Why IS militants destroy ancient sites 3, September 2015Posted by thegulfblog.com in Syria.
Tags: Da'esh, Dabiq, destroying Palmyra, heritage, IS, ISIL, ISIS, Islamic State, looting, Palmyra, Syria
The following article was published by the BBC on 1 September 2015 and can be found here.
Many will wonder why anyone would so actively seek to raze historical and cultural marvels that have lasted millennia.
But for the IS bulldozers, the rationale is straightforward and fulfils several readily identifiable goals.
As IS notes in the eighth issue of its own publication, the glossy Dabiq magazine, they see ancient cultural heritage as a challenge for the loyalties and legitimacy of Iraqi or Syrian people to IS itself.
Destroying such heritage is thus a part of their duty, as they see it, to reject such a “nationalist agenda” that the statues, temples, and indeed, cities represent.
In a wider sense, the IS brand of intolerant Islam motivates it to attack polytheism wherever it is found and to reject the worship, as they would put it, of idols that they see these sites as representing.
Elsewhere, it is also no surprise to see IS destroying Shia and Sufi sites, and even Sunni shrines.
If anything, IS ideology despises other variants of Islam even more than Christianity or Judaism. Liberally sprinkle such intolerance with a self-serving, simplistic, context-free reading of a few scriptures and a “religiously” justified policy – or commandment even – is put forth.
But there are more political, expedient motives afoot not noted in Dabiq.
Chipping off parts of statues and otherwise selling stolen antiquities in markets around the world is a good way to earn hard cash. The UN believes that this is being done on an industrial scale, adding tens of millions of dollars to IS’ wider war economy.

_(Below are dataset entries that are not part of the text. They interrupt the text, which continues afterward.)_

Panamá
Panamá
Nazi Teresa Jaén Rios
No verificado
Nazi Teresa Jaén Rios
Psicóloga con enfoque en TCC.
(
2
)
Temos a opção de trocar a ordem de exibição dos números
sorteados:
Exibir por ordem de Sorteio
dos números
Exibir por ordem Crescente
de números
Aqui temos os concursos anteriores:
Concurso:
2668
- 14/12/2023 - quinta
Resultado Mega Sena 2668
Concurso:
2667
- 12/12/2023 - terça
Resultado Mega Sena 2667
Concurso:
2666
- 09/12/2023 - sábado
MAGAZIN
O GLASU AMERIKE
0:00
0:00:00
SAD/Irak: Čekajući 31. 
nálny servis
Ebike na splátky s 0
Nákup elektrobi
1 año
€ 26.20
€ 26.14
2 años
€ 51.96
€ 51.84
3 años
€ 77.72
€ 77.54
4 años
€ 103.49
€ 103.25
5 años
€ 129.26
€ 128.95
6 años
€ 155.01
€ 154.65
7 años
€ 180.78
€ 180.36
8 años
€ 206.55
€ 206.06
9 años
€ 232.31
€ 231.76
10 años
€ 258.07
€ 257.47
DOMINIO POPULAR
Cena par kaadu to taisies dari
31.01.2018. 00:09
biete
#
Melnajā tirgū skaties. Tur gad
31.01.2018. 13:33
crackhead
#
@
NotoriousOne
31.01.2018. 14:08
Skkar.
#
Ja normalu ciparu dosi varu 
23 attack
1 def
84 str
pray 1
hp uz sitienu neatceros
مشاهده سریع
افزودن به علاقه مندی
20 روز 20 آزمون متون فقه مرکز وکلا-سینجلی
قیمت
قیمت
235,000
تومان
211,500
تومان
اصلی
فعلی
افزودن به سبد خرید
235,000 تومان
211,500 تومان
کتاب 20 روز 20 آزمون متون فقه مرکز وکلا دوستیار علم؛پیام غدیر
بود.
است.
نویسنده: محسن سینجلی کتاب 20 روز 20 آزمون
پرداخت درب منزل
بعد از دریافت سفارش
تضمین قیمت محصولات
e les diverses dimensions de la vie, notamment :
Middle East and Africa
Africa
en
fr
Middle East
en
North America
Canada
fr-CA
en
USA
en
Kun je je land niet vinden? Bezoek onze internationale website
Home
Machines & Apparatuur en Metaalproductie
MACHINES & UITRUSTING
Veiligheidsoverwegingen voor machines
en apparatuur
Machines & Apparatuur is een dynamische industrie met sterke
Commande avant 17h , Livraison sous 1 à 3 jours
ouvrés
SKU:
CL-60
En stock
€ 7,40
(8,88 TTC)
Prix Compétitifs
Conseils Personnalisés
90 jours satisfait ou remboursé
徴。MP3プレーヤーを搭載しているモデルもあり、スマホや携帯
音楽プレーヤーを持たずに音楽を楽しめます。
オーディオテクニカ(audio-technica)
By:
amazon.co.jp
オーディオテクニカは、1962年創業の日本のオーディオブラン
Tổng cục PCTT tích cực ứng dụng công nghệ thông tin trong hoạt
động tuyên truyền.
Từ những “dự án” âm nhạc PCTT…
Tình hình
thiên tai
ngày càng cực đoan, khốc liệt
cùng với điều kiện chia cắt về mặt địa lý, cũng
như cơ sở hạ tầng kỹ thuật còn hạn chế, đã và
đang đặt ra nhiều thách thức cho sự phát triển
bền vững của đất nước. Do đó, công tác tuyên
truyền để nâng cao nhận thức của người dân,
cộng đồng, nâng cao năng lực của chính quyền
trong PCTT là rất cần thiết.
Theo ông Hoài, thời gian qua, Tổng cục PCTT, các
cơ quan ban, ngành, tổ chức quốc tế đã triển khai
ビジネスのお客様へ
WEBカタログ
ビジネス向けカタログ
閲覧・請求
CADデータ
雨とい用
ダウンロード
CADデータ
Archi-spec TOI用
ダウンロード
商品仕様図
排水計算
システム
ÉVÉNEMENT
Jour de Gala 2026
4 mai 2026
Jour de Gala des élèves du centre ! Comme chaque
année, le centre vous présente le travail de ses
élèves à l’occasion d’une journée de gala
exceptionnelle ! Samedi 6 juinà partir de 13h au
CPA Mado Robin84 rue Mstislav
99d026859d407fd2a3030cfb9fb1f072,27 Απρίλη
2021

Launching and especially prolonging a bloodthirsty campaign of butchery, terrorism, mass murder, torture, enslavement and ethnic cleansing is hard work.
After the initial horror, the kuffar (infidel) media and their kuffar audience eventually become inured to the repetitiveness, the sheer numbers killed, and pressing news stories elsewhere relegate the focus on IS.
Capturing and retaining attention thus becomes more difficult. This is problematic when a group needs to encourage new recruits and new sources of income.
Equally, those already recruited who are bogged down in warfare, sporadically getting picked off by drones and jets, who are (to their surprise) losing territory, or who begin to miss the comforts of home need to be reassured that the group they joined is as influential, as proactive, and as in vogue as ever.
Lastly, videos of iconoclastic destruction spark outrage, mark out IS as unique, and increase the drum beat for further intervention from Western (or other) states.
Thus the logic of former al-Qaeda leader Osama Bin Laden – his desire to entangle the US in a bloody, unwinnable land war “against Islam” – is once again employed.
This is not to say that there should be no reaction, but any considerations need to be mindful that a part of the whole IS strategy is to elicit a reaction in the first place.
To some degree, describing such desecrations as a “war crime”, as the UN has, nicely plays into IS’ hands – as do articles on the subject.
But the internet cannot be un-invented, and unless we are to surrender some of our closest held beliefs on freedom of speech, we cannot stop dissemination of such depressing stories.
We must, therefore, respond however we can.
Calm reasoning exposing the hypocrisies, the practicalities, and the banalities of IS’ policies is a step towards demystifying and debunking the likes of IS as just yet another political organisation.